Servings: 6 -8 P.S. If you want to speed up the process, you can totally use apricot preserves but I wanted to use all the fresh apricots we have growing! Crepes Batter: ½ cup lukewarm water 1 cup milk, room temp 4 large eggs 4 Tbsp unsalted butter, melted. Plus more to sauté. 1 cup all-purpose flour, you can use 1/2 cup whole wheat flour and 1/2 cup all-purpose 2 Tbsp sugar Pinch salt Greek Yogurt Filling: 1 cups Greek Yogurt, (low fat or fat free will work) 6 oz 3/4 of a package of cream cheese, at room temperature 1/3 cup granulated sugar
Place all of your ingredients for the crepes batter into your blender in the order they are listed: 1/2 cup water, 1 cup milk, 4 eggs, 4 Tbsp melted butter, 1 cup flour, 2 Tbsp sugar and a pinch of salt. Blend together for 1 minute or until smooth and well combined.

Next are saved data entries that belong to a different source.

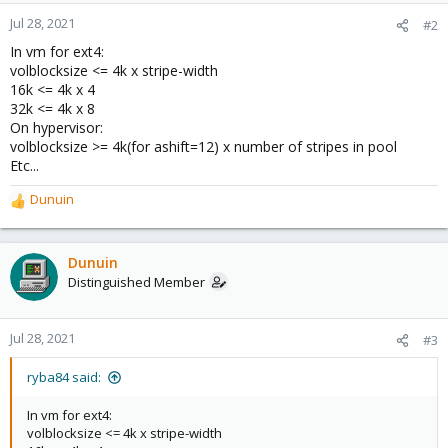
Jul 28, 2021
#2
In vm for ext4:
volblocksize <= 4k x stripe-width
16k <= 4k x 4
32k <= 4k x 8
On hypervisor:
volblocksize >= 4k(for ashift=12) x number of stripes in pool
Etc...
Dunuin
R
e
a
c
Dunuin
t
Distinguished Member
i
o
n
Jul 28, 2021
#3
s
:
ryba84 said:
In vm for ext4:
volblocksize <= 4k x stripe-width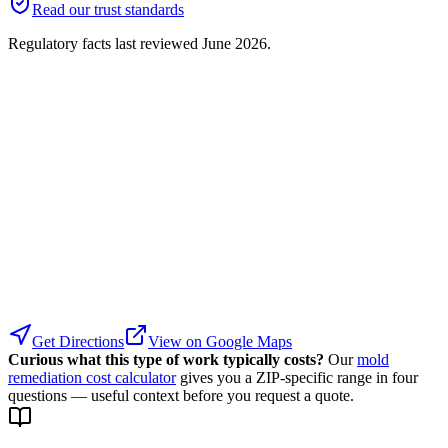
Read our trust standards
Regulatory facts last reviewed
June 2026
.
Get Directions
View on Google Maps
Curious what this type of work typically costs?
Our
mold
remediation cost calculator
gives you a ZIP-specific range in four
questions — useful context before you request a quote.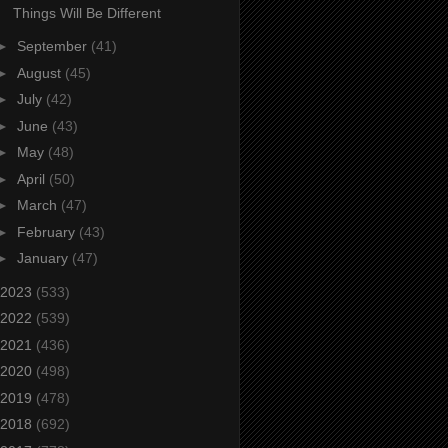
Things Will Be Different
►
September
(41)
►
August
(45)
►
July
(42)
►
June
(43)
►
May
(48)
►
April
(50)
►
March
(47)
►
February
(43)
►
January
(47)
2023
(533)
2022
(539)
2021
(436)
2020
(498)
2019
(478)
2018
(692)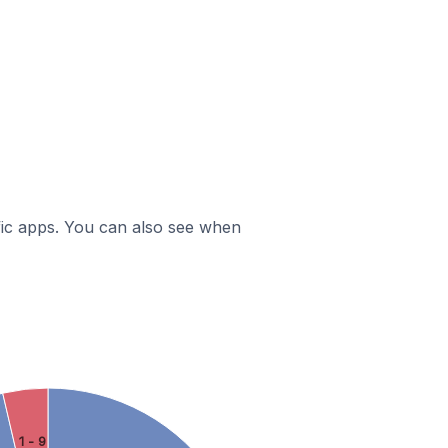
ific apps. You can also see when
1 - 9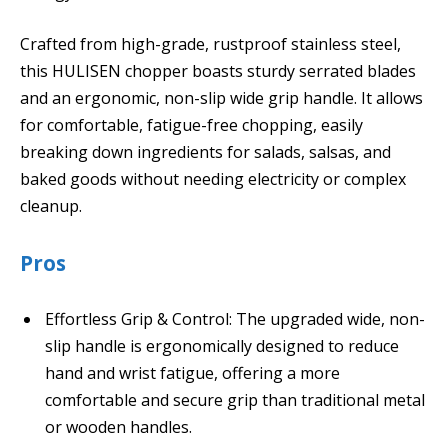
Crafted from high-grade, rustproof stainless steel,
this HULISEN chopper boasts sturdy serrated blades
and an ergonomic, non-slip wide grip handle. It allows
for comfortable, fatigue-free chopping, easily
breaking down ingredients for salads, salsas, and
baked goods without needing electricity or complex
cleanup.
Pros
Effortless Grip & Control: The upgraded wide, non-
slip handle is ergonomically designed to reduce
hand and wrist fatigue, offering a more
comfortable and secure grip than traditional metal
or wooden handles.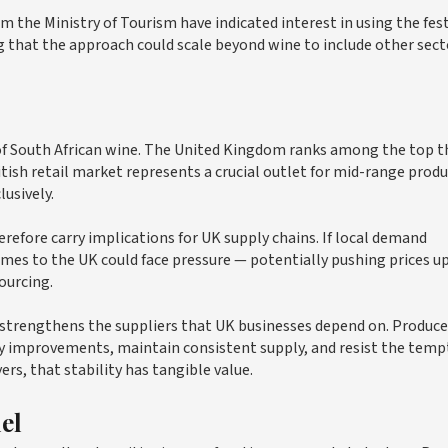
om the Ministry of Tourism have indicated interest in using the fest
g that the approach could scale beyond wine to include other sect
 of South African wine. The United Kingdom ranks among the top t
itish retail market represents a crucial outlet for mid-range prod
usively.
refore carry implications for UK supply chains. If local demand
mes to the UK could face pressure — potentially pushing prices 
sourcing.
y strengthens the suppliers that UK businesses depend on. Produce
ty improvements, maintain consistent supply, and resist the temp
ers, that stability has tangible value.
el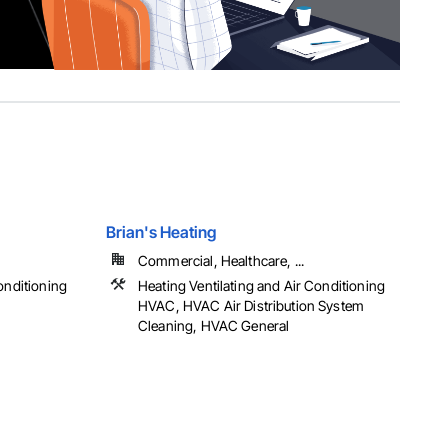
Brian's Heating
Commercial, Healthcare, ...
onditioning
Heating Ventilating and Air Conditioning
HVAC, HVAC Air Distribution System
Cleaning, HVAC General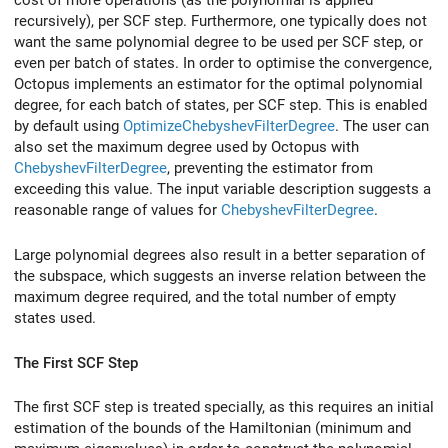
cost of more operations (as the polynomial is applied
recursively), per SCF step. Furthermore, one typically does not
want the same polynomial degree to be used per SCF step, or
even per batch of states. In order to optimise the convergence,
Octopus implements an estimator for the optimal polynomial
degree, for each batch of states, per SCF step. This is enabled
by default using
OptimizeChebyshevFilterDegree
. The user can
also set the maximum degree used by Octopus with
ChebyshevFilterDegree
, preventing the estimator from
exceeding this value. The input variable description suggests a
reasonable range of values for
ChebyshevFilterDegree
.
Large polynomial degrees also result in a better separation of
the subspace, which suggests an inverse relation between the
maximum degree required, and the total number of empty
states used.
The First SCF Step
The first SCF step is treated specially, as this requires an initial
estimation of the bounds of the Hamiltonian (minimum and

Melt a small dot of butter in a good non-stick skillet over medium heat. Add about 3 Tbsp of crepes batter and swirl the pan right away to distribute the batter evenly and form a thin crepe.
Cook until golden on the first side (about 1 min) then rotate and cook another 15 seconds on the second side. Repeat with the remaining batter.
In the bowl of your mixer, cream together 6 oz cream cheese and 1/3 cup granulated sugar. Mix in 1 cup Greek Yogurt and beat on medium/high speed with the whisk attachment, or until smooth and creamy. Set aside until ready to use. Refrigerate if not using right away.
Spread a thin layer of Greek Yogurt cream over the top of your crepe and roll the crepe or fold each crepe into quarters with the cream on the inside. Top with apricot raspberry sauce and serve with fresh berries.